AURORA, Colo. -- The photos have grabbed headlines worldwide. The actions of four Aurora police officers have garnered more than 4 million signatures on Change.org and now the impact of those actions may have further impact in Colorado.
“I think the whole world is on notice about these officers,” said Dave Young, District Attorney for Colorado’s 17th Judicial District. “So, I think it will be an issue.”
Concerns raised by Young are supported by George Brauchler, the District Attorney in the 18th Judicial District.
“It could create a potential problem for us,” he said.
Both district attorneys were asked to respond after records obtained by Denver7 Investigates through the state’s open records law found 171 ongoing felony cases that involve at least one of the officers in a photo scandal that became public in recent weeks.
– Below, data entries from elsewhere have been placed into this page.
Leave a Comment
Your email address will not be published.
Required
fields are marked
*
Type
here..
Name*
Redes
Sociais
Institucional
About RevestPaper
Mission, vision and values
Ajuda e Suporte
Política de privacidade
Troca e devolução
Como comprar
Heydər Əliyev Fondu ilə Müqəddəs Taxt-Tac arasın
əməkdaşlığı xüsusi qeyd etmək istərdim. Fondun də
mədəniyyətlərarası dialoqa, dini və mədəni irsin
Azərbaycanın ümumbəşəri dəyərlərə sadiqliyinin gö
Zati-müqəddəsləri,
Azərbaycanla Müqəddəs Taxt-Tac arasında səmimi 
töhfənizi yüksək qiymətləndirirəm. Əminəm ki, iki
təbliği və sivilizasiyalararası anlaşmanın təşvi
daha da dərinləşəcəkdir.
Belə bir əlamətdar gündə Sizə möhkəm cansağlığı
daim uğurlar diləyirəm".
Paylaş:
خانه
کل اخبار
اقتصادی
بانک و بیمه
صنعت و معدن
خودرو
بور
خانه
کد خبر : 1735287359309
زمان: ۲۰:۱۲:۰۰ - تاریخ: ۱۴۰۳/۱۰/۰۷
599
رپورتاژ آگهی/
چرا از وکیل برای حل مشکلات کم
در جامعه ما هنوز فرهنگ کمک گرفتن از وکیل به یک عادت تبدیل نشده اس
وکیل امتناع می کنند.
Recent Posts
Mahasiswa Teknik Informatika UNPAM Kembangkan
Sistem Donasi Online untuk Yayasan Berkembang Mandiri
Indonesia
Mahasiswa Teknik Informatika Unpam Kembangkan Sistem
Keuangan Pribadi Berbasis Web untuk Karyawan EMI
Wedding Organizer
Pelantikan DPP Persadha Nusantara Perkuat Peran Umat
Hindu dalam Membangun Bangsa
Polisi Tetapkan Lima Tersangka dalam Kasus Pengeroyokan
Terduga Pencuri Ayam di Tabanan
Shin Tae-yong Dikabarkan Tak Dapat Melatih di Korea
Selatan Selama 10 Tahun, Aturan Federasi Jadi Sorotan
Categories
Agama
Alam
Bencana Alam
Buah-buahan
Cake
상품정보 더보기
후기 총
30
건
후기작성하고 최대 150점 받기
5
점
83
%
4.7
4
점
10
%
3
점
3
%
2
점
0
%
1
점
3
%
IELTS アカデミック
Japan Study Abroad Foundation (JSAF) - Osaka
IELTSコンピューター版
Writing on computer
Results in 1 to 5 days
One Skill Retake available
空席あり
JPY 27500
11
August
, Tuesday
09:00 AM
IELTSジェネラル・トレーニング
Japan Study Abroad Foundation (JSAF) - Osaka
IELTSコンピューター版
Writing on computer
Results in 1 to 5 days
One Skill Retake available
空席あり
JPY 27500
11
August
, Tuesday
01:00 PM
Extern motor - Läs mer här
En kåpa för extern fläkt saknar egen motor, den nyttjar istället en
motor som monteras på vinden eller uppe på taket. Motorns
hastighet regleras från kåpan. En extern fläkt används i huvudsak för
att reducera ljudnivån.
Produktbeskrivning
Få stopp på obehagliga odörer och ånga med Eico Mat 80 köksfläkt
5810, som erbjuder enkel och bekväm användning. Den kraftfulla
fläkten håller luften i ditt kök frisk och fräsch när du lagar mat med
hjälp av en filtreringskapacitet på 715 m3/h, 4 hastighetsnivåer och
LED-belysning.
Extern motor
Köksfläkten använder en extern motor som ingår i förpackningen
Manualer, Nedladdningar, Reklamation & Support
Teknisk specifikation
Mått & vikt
On July 3, interim Aurora Police Chief Vanessa Wilson announced that three of her officers were fired and one resigned in the wake of uncovered photos showing three of them imitating the carotid hold that was used on Elijah McClain. McClain suffered a heart attack and died several days after a highly controversial encounter with Aurora police officers in August 2019.
Wilson announced that officers Erica Marrero, Kyle Dittrich and Jason Rosenblatt were fired for their role in the photo that was taken in October of last year. Officer Jaron Jones resigned before the discipline review was complete.
Rosenblatt was also involved in the arrest of McClain.
"We're ashamed, we're sickened and we're angry," Wilson said at a news conference announcing the firings.
Dittrich, Rosenblatt and Marrero have since appealed their firings. Rosenblatt was not a part of the controversial photo but did receive the photo and APD reports he replied “Haha,” an action that Wilson cited as the reason for his firing.
“It’s reprehensible and that’s why they no longer work here,” she added.
Actions could impact ongoing felony cases
The impact of the photos now extends beyond the employment decisions made by the interim chief and the protests that followed on the streets of Aurora.
“My first reaction was really, what the hell are these people thinking?” Young said when asked how he responded when news of the photos broke.
Denver7 Investigates asked Brauchler if it’s fair to conclude the photo scandal has created a new challenge for his office.
“Yes, that is absolutely true,” he said. “There is a word that precedes ‘storm’ that I would say this has created given the volume of cases we are going to end up digging out as a result of this.”
Brauchler’s district has 134 active felony cases involving one or more of the now former Aurora police officers. Young’s prosecutors will now have to review 37 cases involving one or more of the officers as a result of the photos.
Opportunity for defense attorneys
One of Colorado’s most powerful and successful defense attorneys, Harvey Steinberg, believes defense attorneys throughout the state will now take a closer look at all cases involving the four now disgraced police officers.
“This evens the playing field and says ‘hold on,’” Steinberg said. “What it has done is shed light and it has told people, ‘look, police are not infallible, police don’t always tell the truth.’”
And as a result of the worldwide publicity, Brauchler, Young and their teams are now left to manage to fallout as cases involving the officers begin to work their way through the courts and the legal system.
134 active felony cases in the 18th Judicial District
The open records request by Denver7 Investigates uncovered 134 active felony cases in the 18th Judicial District.
“I do think defense attorneys will aggressively pursue this,” Brauchler said. “I do think they are going to go to court and try to convince the court that this is information that the jury should consider in weighing the evidence against their client. … I’m less convinced that judges will let them do it.”
Included in Brauchler’s list of potentially problematic felony cases is a case involving a drunk driver who walked away from a fatal crash. Jones and Dittrich are both connected to that felony case.
Dittrich’s name also appears on court documents for a felony arrest of a man accused of shooting a Waffle House cook earlier this year.
“I can’t tell you right now that even a single case will turn out differently because of this,” Brauchler said, adding, “yeah, I am concerned.”
37 active felony cases in the 17th Judicial District
The 37 cases in the 17th Judicial District includes a 20-year-old stabbed to death in Aurora. Records show Marrero and Jones were involved in that arrest. A 2018 high-profile double murder and attempted murder of an Aurora police officer involved Rosenblatt.
“The impact it has depends on the impact those officers had on the investigation," Young said. “Certainly, it is a factor our prosecutors are going to have to take into consideration.”
He added that it could change plea offers on the cases involving the officers and could impact the trial strategy his officers take when any of the officers are involved in an important portion of the case.
Wilson presented strong words on the day she announced the discipline of the officers.
“It shows a lack of morals, values and integrity and a judgment of character I can no longer trust to allow them to wear the badge,” Wilson said.
It’s a public admonishment that could now open the door for aggressive legal presentations during upcoming felony trials in Colorado’s courts. Steinberg says it should open the eyes of jurors moving forward.
“Just because someone’s a police officer doesn’t mean they are always truthful,” he said. “Just because someone’s a police officer doesn’t mean they always did it right. Be careful. Those in power abuse power.”